» TASK DATA

>>

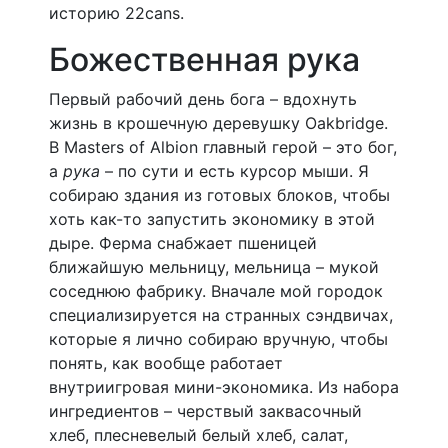
историю 22cans.
Божественная рука
Первый рабочий день бога – вдохнуть
жизнь в крошечную деревушку Oakbridge.
В Masters of Albion главный герой – это бог,
а
рука
– по сути и есть курсор мыши. Я
собираю здания из готовых блоков, чтобы
хоть как-то запустить экономику в этой
дыре. Ферма снабжает пшеницей
ближайшую мельницу, мельница – мукой
соседнюю фабрику. Вначале мой городок
специализируется на странных сэндвичах,
которые я лично собираю вручную, чтобы
понять, как вообще работает
внутриигровая мини-экономика. Из набора
ингредиентов – черствый заквасочный
хлеб, плесневелый белый хлеб, салат,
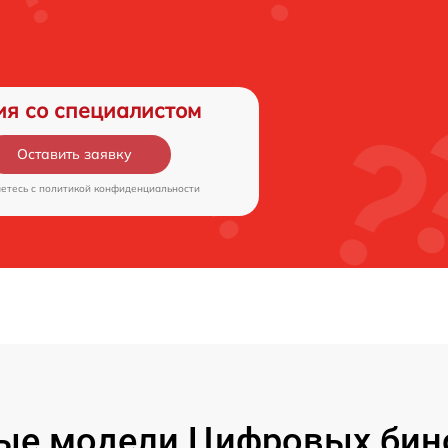
ия со специалистом
Оставить заявку
аетесь c
политикой конфиденциальности
ые модели Цифровых бин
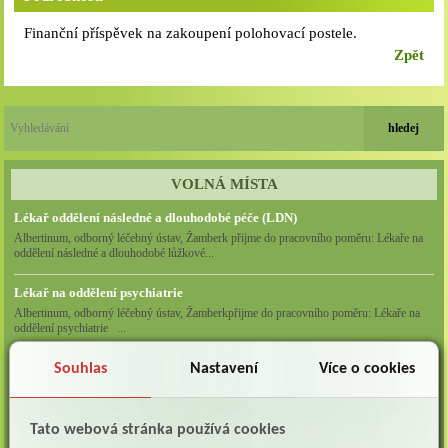
Finanční příspěvek na zakoupení polohovací postele.
Zpět
VOLNÁ MÍSTA
Lékař oddělení následné a dlouhodobé péče (LDN)
Albertinum, odborný léčebný ústav, Žamberk přijme do pracovního poměru: Lékaře na
oddělení následné a dlouhodobé lůžkové...
Lékař na oddělení psychiatrie
Albertinum, odborný léčebný ústav, Žamberkpřijme do pracovního poměru: Lékaře na
oddělení psychiatrie ...
Lékař oddělení pneumologie a ftizeologie (plicní oddělení)
Souhlas
Nastavení
Více o cookies
Albertinum, odborný léčebný ústav, Žamberk přijme do pracovního poměru: Lékaře na
oddělení pneumologie a ftizeologie (pl...
Tato webová stránka používá cookies
Všeobecná/praktická sestra na LDN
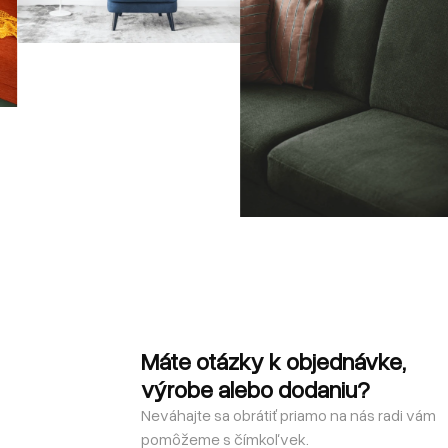
Máte otázky k objednávke,
výrobe alebo dodaniu?
Neváhajte sa obrátiť priamo na nás radi vám
pomôžeme s čímkoľvek.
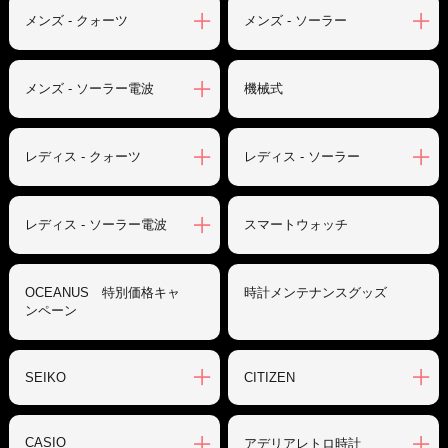
メンズ - クォーツ
メンズ - ソーラー
メンズ - ソーラー電波
機械式
レディス - クォーツ
レディス - ソーラー
レディス - ソーラー電波
スマートウォッチ
OCEANUS 特別価格キャ
時計メンテナンスグッズ
ンペーン
SEIKO
CITIZEN
CASIO
アデリアレトロ時計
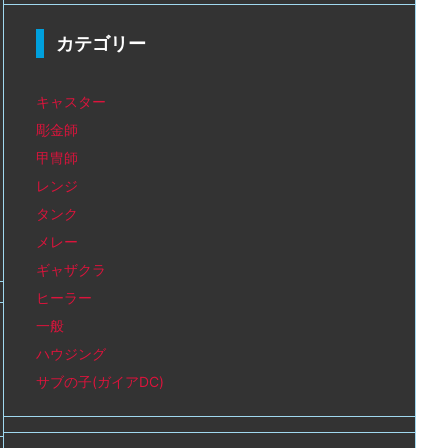
カテゴリー
キャスター
彫金師
甲冑師
レンジ
タンク
メレー
ギャザクラ
ヒーラー
一般
ハウジング
サブの子(ガイアDC)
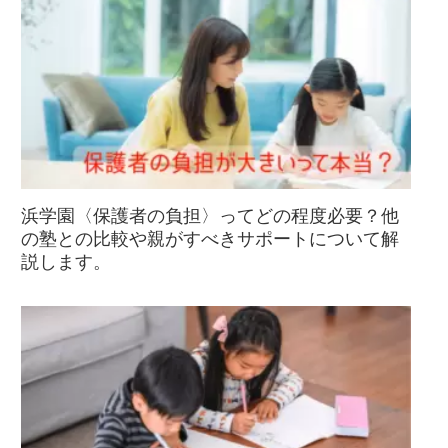
浜学園〈保護者の負担〉ってどの程度必要？他
の塾との比較や親がすべきサポートについて解
説します。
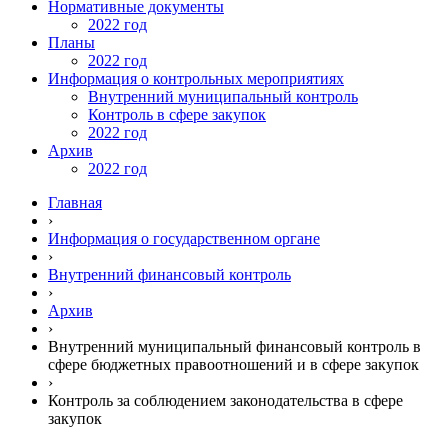
Нормативные документы
2022 год
Планы
2022 год
Информация о контрольных мероприятиях
Внутренний муниципальный контроль
Контроль в сфере закупок
2022 год
Архив
2022 год
Главная
›
Информация о государственном органе
›
Внутренний финансовый контроль
›
Архив
›
Внутренний муниципальный финансовый контроль в
сфере бюджетных правоотношений и в сфере закупок
›
Контроль за соблюдением законодательства в сфере
закупок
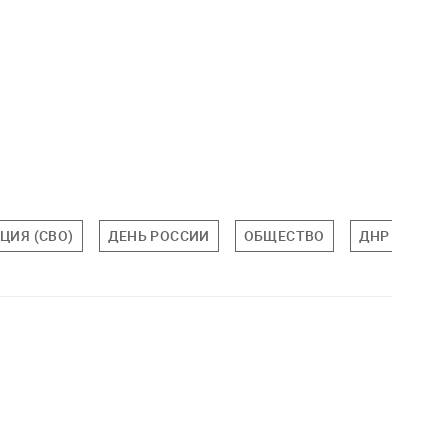
ЦИЯ (СВО)
ДЕНЬ РОССИИ
ОБЩЕСТВО
ДНР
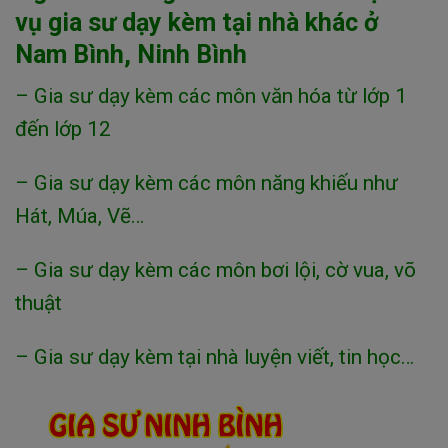
vụ gia sư dạy kèm tại nhà khác ở
Nam Bình, Ninh Bình
– Gia sư dạy kèm các môn văn hóa từ lớp 1
đến lớp 12
– Gia sư dạy kèm các môn năng khiếu như
Hát, Múa, Vẽ…
– Gia sư dạy kèm các môn bơi lội, cờ vua, võ
thuật
– Gia sư dạy kèm tại nhà luyện viết, tin học…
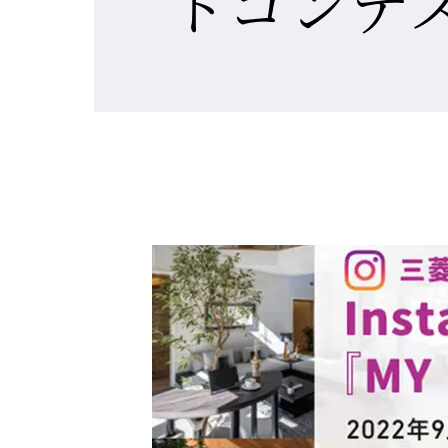
トコンテス
MISS
建築
建築
建築
私達の
注文住
リフォ
土地活
提供す
テクノ
テクノ
テクノ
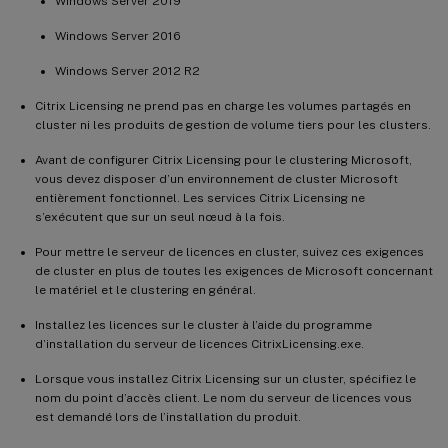
Windows Server 2019
Windows Server 2016
Windows Server 2012 R2
Citrix Licensing ne prend pas en charge les volumes partagés en
cluster ni les produits de gestion de volume tiers pour les clusters.
Avant de configurer Citrix Licensing pour le clustering Microsoft,
vous devez disposer d’un environnement de cluster Microsoft
entièrement fonctionnel. Les services Citrix Licensing ne
s’exécutent que sur un seul nœud à la fois.
Pour mettre le serveur de licences en cluster, suivez ces exigences
de cluster en plus de toutes les exigences de Microsoft concernant
le matériel et le clustering en général.
Installez les licences sur le cluster à l’aide du programme
d’installation du serveur de licences CitrixLicensing.exe.
Lorsque vous installez Citrix Licensing sur un cluster, spécifiez le
nom du point d’accès client. Le nom du serveur de licences vous
est demandé lors de l’installation du produit.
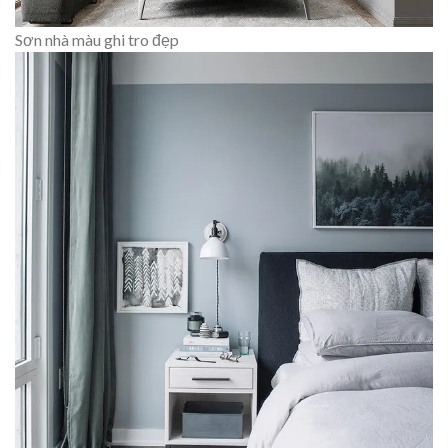
Sơn nhà màu ghi tro đẹp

<<

The output must match the records word for word, except that no pictures appear.

историю 22cans.
Божественная рука
Первый рабочий день бога – вдохнуть
жизнь в крошечную деревушку Oakbridge.
В Masters of Albion главный герой – это бог,
а
рука
– по сути и есть курсор мыши. Я
собираю здания из готовых блоков, чтобы
хоть как-то запустить экономику в этой
дыре. Ферма снабжает пшеницей
ближайшую мельницу, мельница – мукой
соседнюю фабрику. Вначале мой городок
специализируется на странных сэндвичах,
которые я лично собираю вручную, чтобы
понять, как вообще работает
внутриигровая мини-экономика. Из набора
ингредиентов – черствый заквасочный
хлеб, плесневелый белый хлеб, салат,
ия со специалистом
Оставить заявку
аетесь c
политикой конфиденциальности
ые модели Цифровых бин
Finanční příspěvek na zakoupení polohovací postele.
Zpět
VOLNÁ MÍSTA
Lékař oddělení následné a dlouhodobé péče (LDN)
Albertinum, odborný léčebný ústav, Žamberk přijme do pracovního poměru: Lékaře na
oddělení následné a dlouhodobé lůžkové...
Lékař na oddělení psychiatrie
Albertinum, odborný léčebný ústav, Žamberkpřijme do pracovního poměru: Lékaře na
oddělení psychiatrie ...
Lékař oddělení pneumologie a ftizeologie (plicní oddělení)
Souhlas
Nastavení
Více o cookies
Albertinum, odborný léčebný ústav, Žamberk přijme do pracovního poměru: Lékaře na
oddělení pneumologie a ftizeologie (pl...
Tato webová stránka používá cookies
Všeobecná/praktická sestra na LDN
Máte otázky k objednávke,
výrobe alebo dodaniu?
Neváhajte sa obrátiť priamo na nás radi vám
pomôžeme s čímkoľvek.
メンズ - クォーツ
メンズ - ソーラー
メンズ - ソーラー電波
機械式
レディス - クォーツ
レディス - ソーラー
レディス - ソーラー電波
スマートウォッチ
OCEANUS 特別価格キャ
時計メンテナンスグッズ
ンペーン
SEIKO
CITIZEN
CASIO
アデリアレトロ時計
カテゴリー
キャスター
彫金師
甲冑師
レンジ
タンク
メレー
ギャザクラ
ヒーラー
一般
ハウジング
サブの子(ガイアDC)
浜学園〈保護者の負担〉ってどの程度必要？他
の塾との比較や親がすべきサポートについて解
説します。
Нормативные документы
2022 год
Планы
2022 год
Информация о контрольных мероприятиях
Внутренний муниципальный контроль
Контроль в сфере закупок
2022 год
Архив
2022 год
Главная
›
Информация о государственном органе
›
Внутренний финансовый контроль
›
Архив
›
Внутренний муниципальный финансовый контроль в
сфере бюджетных правоотношений и в сфере закупок
›
Контроль за соблюдением законодательства в сфере
закупок
ЦИЯ (СВО)
ДЕНЬ РОССИИ
ОБЩЕСТВО
ДНР
vụ gia sư dạy kèm tại nhà khác ở
Nam Bình, Ninh Bình
– Gia sư dạy kèm các môn văn hóa từ lớp 1
đến lớp 12
– Gia sư dạy kèm các môn năng khiếu như
Hát, Múa, Vẽ…
– Gia sư dạy kèm các môn bơi lội, cờ vua, võ
thuật
– Gia sư dạy kèm tại nhà luyện viết, tin học…
トコンテス
MISS
建築
建築
建築
私達の
注文住
リフォ
土地活
提供す
テクノ
テクノ
テクノ
Windows Server 2019
Windows Server 2016
Windows Server 2012 R2
Citrix Licensing ne prend pas en charge les volumes partagés en
cluster ni les produits de gestion de volume tiers pour les clusters.
Avant de configurer Citrix Licensing pour le clustering Microsoft,
vous devez disposer d’un environnement de cluster Microsoft
entièrement fonctionnel. Les services Citrix Licensing ne
s’exécutent que sur un seul nœud à la fois.
Pour mettre le serveur de licences en cluster, suivez ces exigences
de cluster en plus de toutes les exigences de Microsoft concernant
le matériel et le clustering en général.
Installez les licences sur le cluster à l’aide du programme
d’installation du serveur de licences CitrixLicensing.exe.
Lorsque vous installez Citrix Licensing sur un cluster, spécifiez le
nom du point d’accès client. Le nom du serveur de licences vous
est demandé lors de l’installation du produit.
Sơn nhà màu ghi tro đẹp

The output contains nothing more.